According to an accepted manuscript published in the American Journal of Roentgenology (AJR), ACR TI-RADS and a deep learning algorithm trained on adult populations offer alternative strategies for evaluating thyroid nodules in children and younger adults, including guiding decisions to perform fine-needle aspiration.
“Both ACR TI-RADS and the deep learning algorithm had higher sensitivity, albeit lower specificity, compared with radiologists’ overall impressions,” wrote co-first author Jichen Yang, BSE, from the department of electrical and computer engineering at Duke University in Durham, NC. Adding that the algorithm had similar sensitivity but lower specificity than ACR TI-RADS, “interobserver agreement was higher for ACR TI-RADS than for overall impressions,” Yang noted.
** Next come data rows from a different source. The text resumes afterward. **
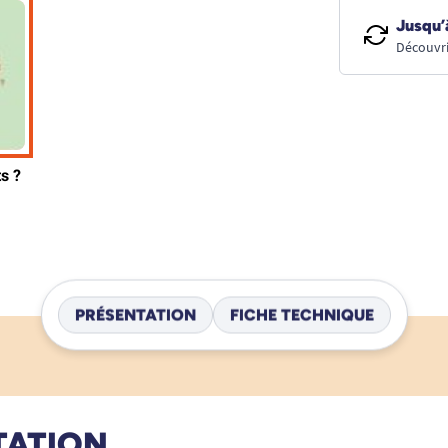
Jusqu’
Découvri
PRÉSENTATION
FICHE TECHNIQUE
TATION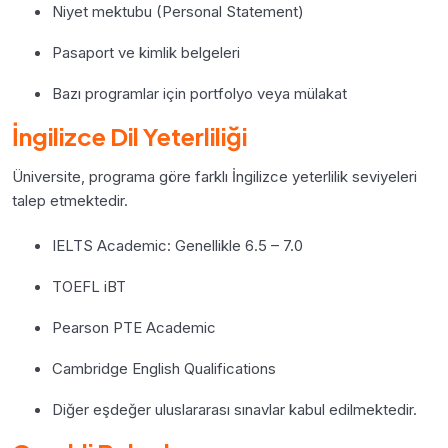
Niyet mektubu (Personal Statement)
Pasaport ve kimlik belgeleri
Bazı programlar için portfolyo veya mülakat
İngilizce Dil Yeterliliği
Üniversite, programa göre farklı İngilizce yeterlilik seviyeleri
talep etmektedir.
IELTS Academic: Genellikle 6.5 – 7.0
TOEFL iBT
Pearson PTE Academic
Cambridge English Qualifications
Diğer eşdeğer uluslararası sınavlar kabul edilmektedir.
The study shows that 139 patients (119 female, 20 male) aged ≤21 years with a thyroid nodule on ultrasound with definitive pathologic results from fine-needle aspiration and/or surgical excision were evaluated from January 1, 2004 to September 18, 2020. Single transverse and longitudinal images of one nodule per patient were then extracted. Three radiologists independently characterized nodules based on overall impression (benign vs. malignant) and ACR TI-RADS. A previously developed deep learning algorithm determined malignancy likelihood for each nodule, which was used to derive risk level.
Ultimately, for evaluating thyroid nodules via ultrasound in children and young adults, radiologists’ overall impressions—representing the current standard clinical approach—had mean sensitivity of 58.3% and mean specificity of 79.9%; ACR TI-RADS had mean sensitivity of 85.1% and mean specificity of 50.6%, and a deep learning algorithm had sensitivity of 87.5% and specificity of 36.1%.